La réponse des États, qui sont au final responsables de la protection et de la sécurité des DDH, est trop souvent insuffisante. Les autorités publiques considèrent souvent les DDH comme des opposants politiques et comme une menace pour leur pouvoir. Cette confusion au sujet du rôle des DDH a pour conséquence directe que les États sont peu enclins à implémenter des mécanismes nationaux pour protéger les DDH. Même si ces mécanismes existent dans chacun des pays de la région, ils demeurent largement inefficaces en raison du manque de volonté politique et de ressources.

Par ailleurs, les lacunes dans le cadre juridique actuel (tant au niveau national que régional) ne sont pas propices à un environnement sûr et favorable pour les DDH. En particulier, l’absence de lois spécifiquement destinées à protéger les DDH combinée à l’utilisation abusive de la législation existante par les autorités publiques, ainsi que l’adoption récente d’une série de législations et réglementations restrictives dans la région, ont tendance à réduire directement le champ d’action des DDH et à compliquer leurs conditions de travail.

En parallèle, les réponses du système judiciaire dans les affaires impliquant les DDH sont caractérisées par des lacunes et dysfonctionnements importants. Une étude de cas comparative réalisée par des organisations partenaires afin d’analyser les réponses des instances judiciaires et assimilées dans les affaires impliquant les DDH dans la région a révélé un large éventail de problèmes et de dysfonctionnements, comme l’absence d’enquête, une mauvaise application des droits de la défense et le non-respect d’une procédure régulière, des violations des libertés publiques et personnelles, etc.

Pour pallier ces lacunes, les organisations de la société civile se sont de plus en plus impliquées dans le secteur. Cependant, leur travail serait facilité par une meilleure cohésion et une collaboration renforcée, ce qui augmenterait directement leur efficacité globale.

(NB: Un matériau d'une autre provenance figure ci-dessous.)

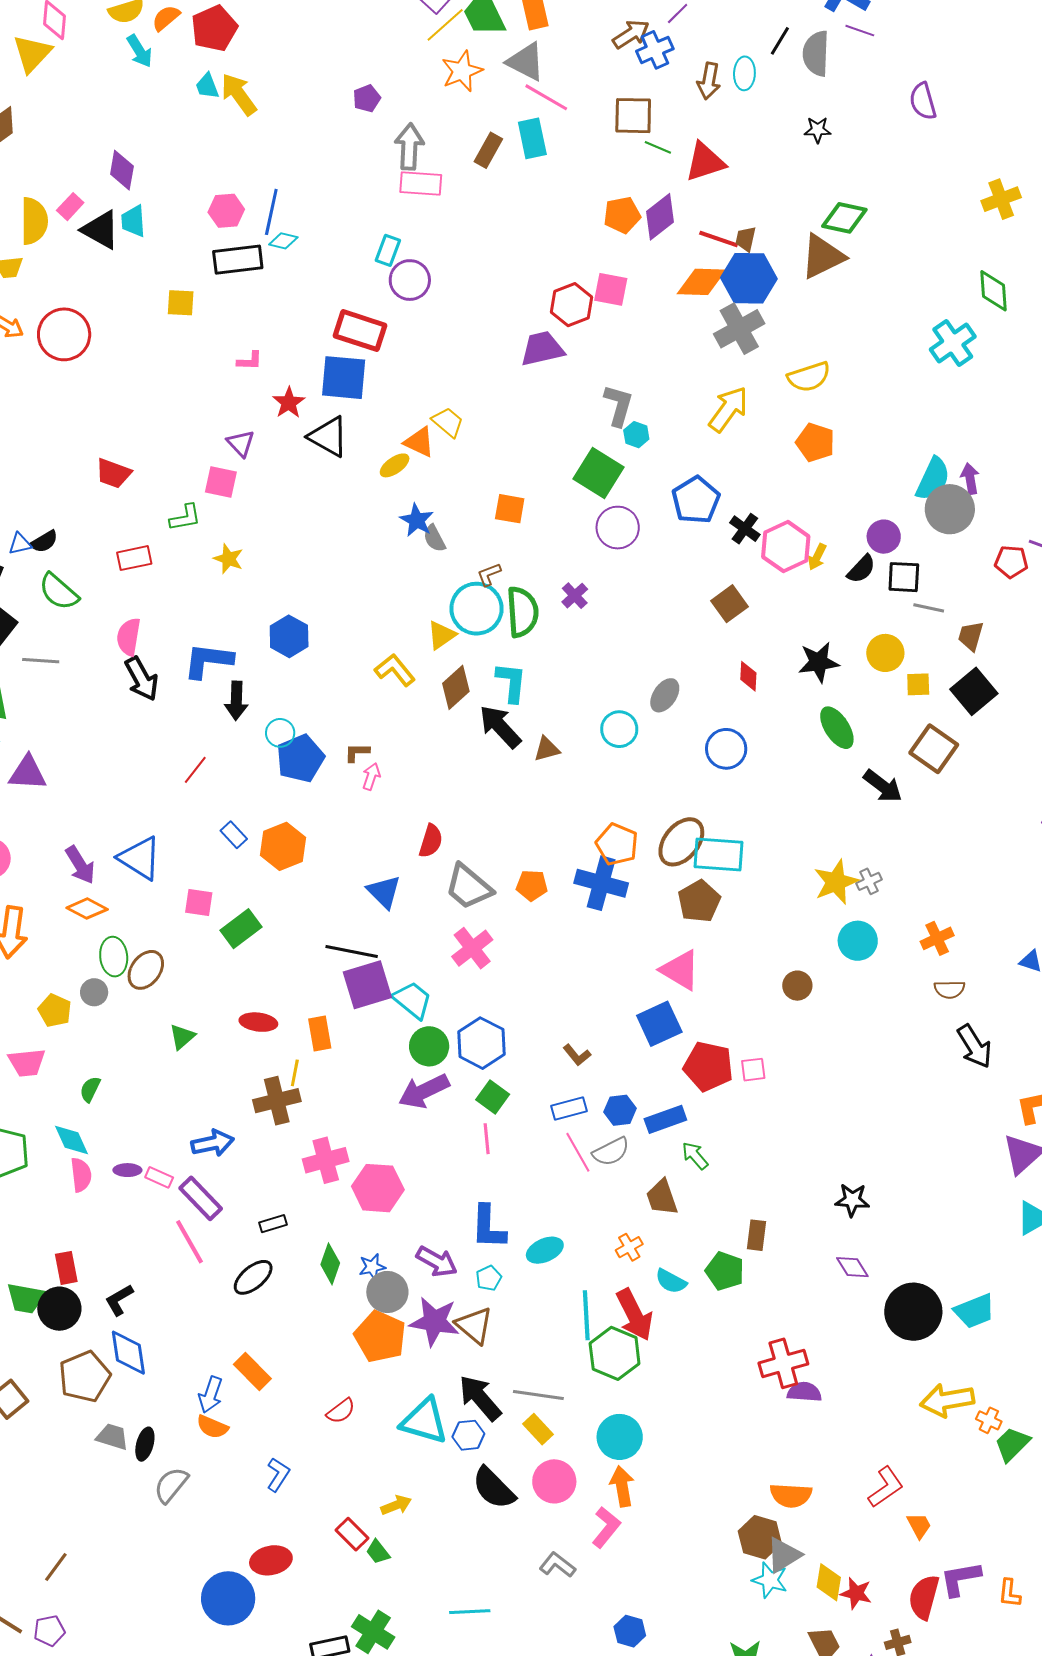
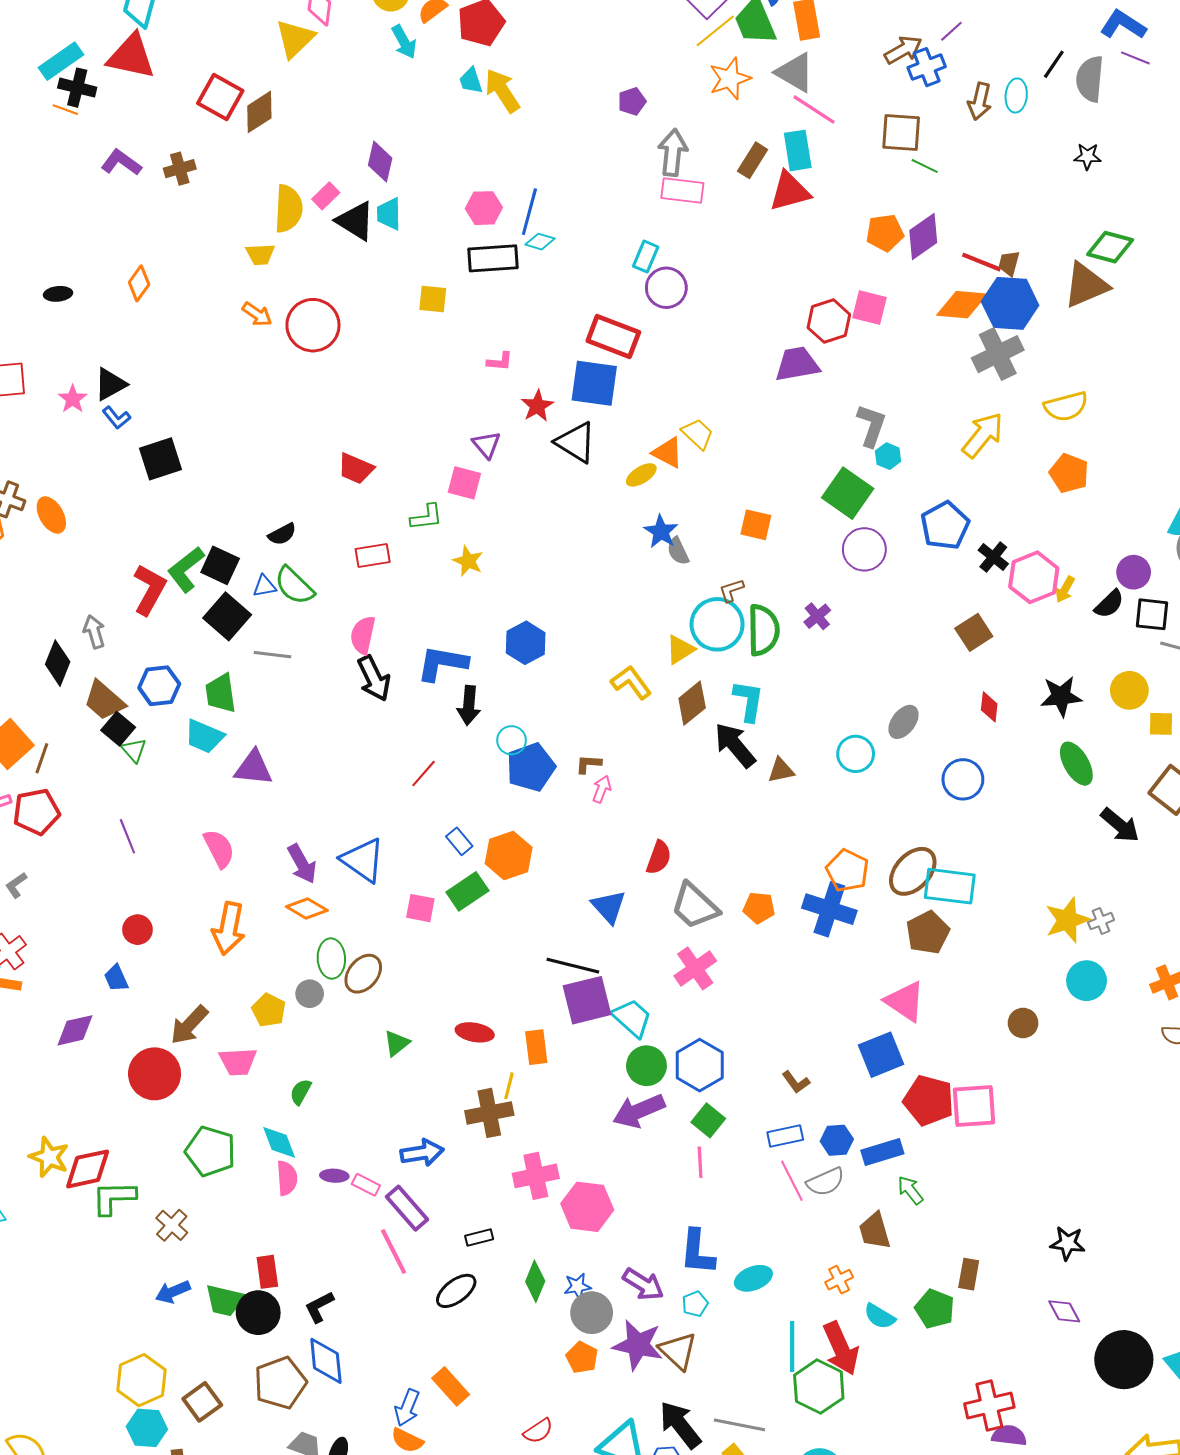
red triangle: (705, 162) -> (790, 191), moved
blue triangle: (20, 544) -> (265, 586), moved
green rectangle: (241, 929) -> (467, 891), moved
pink square: (753, 1070) -> (974, 1106), size x1.8
orange pentagon: (380, 1337) -> (582, 1358), size x0.6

Les besoins essentiels suivants ont été identifiés à ce niveau :

  • Augmenter la coordination nationale et régionale ainsi que la collaboration parmi les principaux acteurs concernés, afin de mettre un terme au manque d’uniformité des réactions face aux problèmes de protection et à l’inégalité des sources de financement au sein des pays de la région ;
  • Garantir des services de protection juridique de qualité et un financement pour encourager les avocats à travailler avec et pour les DDH. L’accès aux avocats est très limité dans la région, surtout pour les DDH installés dans des zones reculées. Très peu d’acteurs se spécialisent dans les services juridiques aux DDH et la plupart se contentent de fournir des services ad hoc en cas de besoin. Par ailleurs, actuellement, les ressources (humaines et financières) sont souvent trop limitées pour garantir un suivi précis de la qualité du travail fourni par les avocats ainsi qu’une bonne coordination entre l’assistance juridique, la protection physique et les actions de plaidoyer ; et
  • Coordonner les efforts afin de  contester les lois nationales qui menacent le travail et la protection des DDH par le biais d’actions en justice et de plaidoyers dans les tribunaux nationaux et régionaux ainsi que les autres instances.

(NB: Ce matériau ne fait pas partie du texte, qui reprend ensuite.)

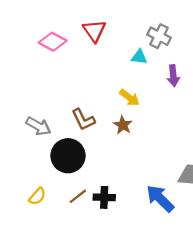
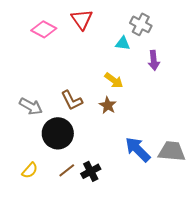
black cross: (104, 197) -> (91, 171), turned -30
blue arrow: (160, 198) -> (138, 149), moved

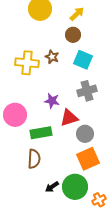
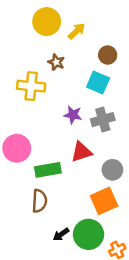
yellow arrow: (77, 14) -> (77, 31), moved
brown circle: (73, 35) -> (108, 55), moved
brown star: (52, 57) -> (56, 62), moved
purple star: (52, 101) -> (73, 115), moved
gray circle: (85, 134) -> (112, 170), moved

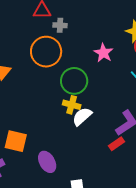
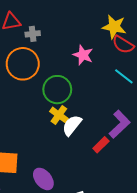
yellow cross: (72, 105) -> (59, 115), turned 30
red rectangle: (116, 144) -> (101, 145), moved

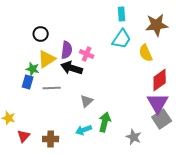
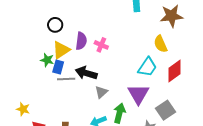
cyan trapezoid: (122, 39) -> (147, 67), moved
black arrow: (72, 68) -> (86, 73), moved
blue rectangle: (28, 82) -> (58, 67), moved
purple triangle: (158, 103) -> (138, 94), moved
gray square: (162, 119) -> (165, 110), moved

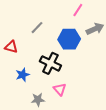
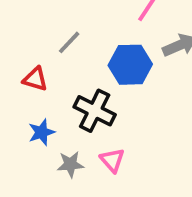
red triangle: (11, 47) -> (35, 79), moved
gray star: (38, 100) -> (70, 164), moved

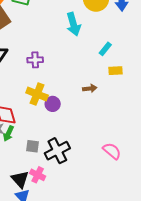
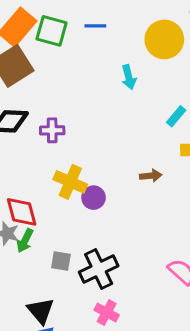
cyan arrow: (73, 24) -> (129, 77), size x0.7
purple cross: (35, 60) -> (52, 130), moved
pink cross: (38, 175) -> (107, 312), moved

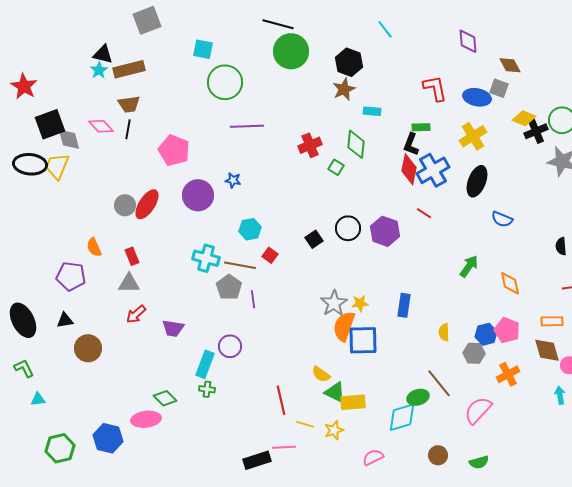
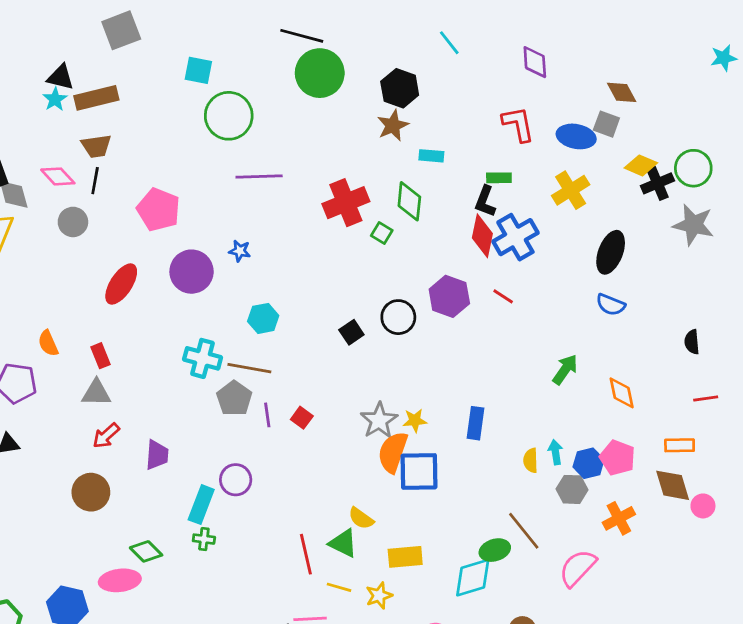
purple diamond: (468, 41) -> (535, 62), moved
red cross: (310, 145) -> (346, 203), size x1.4
black ellipse: (477, 181) -> (611, 252), moved
gray circle: (125, 205) -> (73, 222), moved
purple hexagon: (385, 231) -> (449, 296), moved
red square: (270, 255) -> (302, 418), moved
purple trapezoid: (173, 328) -> (157, 455), turned -95
brown circle: (88, 348) -> (91, 492), moved
green triangle: (335, 392) -> (343, 543), moved
cyan arrow: (560, 395) -> (555, 452), moved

Un besoin similaire de coordination se fait également ressentir parmi les organisations internationales impliquées auprès des sociétés civiles nationales pour renforcer la protection des DDH. Ces acteurs confirment le besoin d’augmenter l’efficacité, la visibilité et parfois la durabilité de leurs actions.

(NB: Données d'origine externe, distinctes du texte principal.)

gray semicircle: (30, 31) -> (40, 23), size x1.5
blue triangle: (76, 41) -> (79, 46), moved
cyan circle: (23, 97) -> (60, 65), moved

Le mandat et la structure partenariale du Fonds ont été conçus pour répondre aux besoins identifiés ci-dessus.

Nous pensons que l’une des conditions essentielles à la protection et à la promotion des droits de l’homme est la défense des droits de ceux qui se font les porte-parole d’autres. Ces droits comprennent notamment le droit de communiquer ou d’exprimer un avis, le droit de former des associations, le droit de se réunir et de se rassembler pacifiquement ou encore le droit de rechercher et de détenir des informations. À ceux-ci s’ajoutent le droit des DDH de ne pas être détenus illégalement, le droit de ne pas être victimes de poursuites abusives ou le droit de ne pas subir de violences physiques.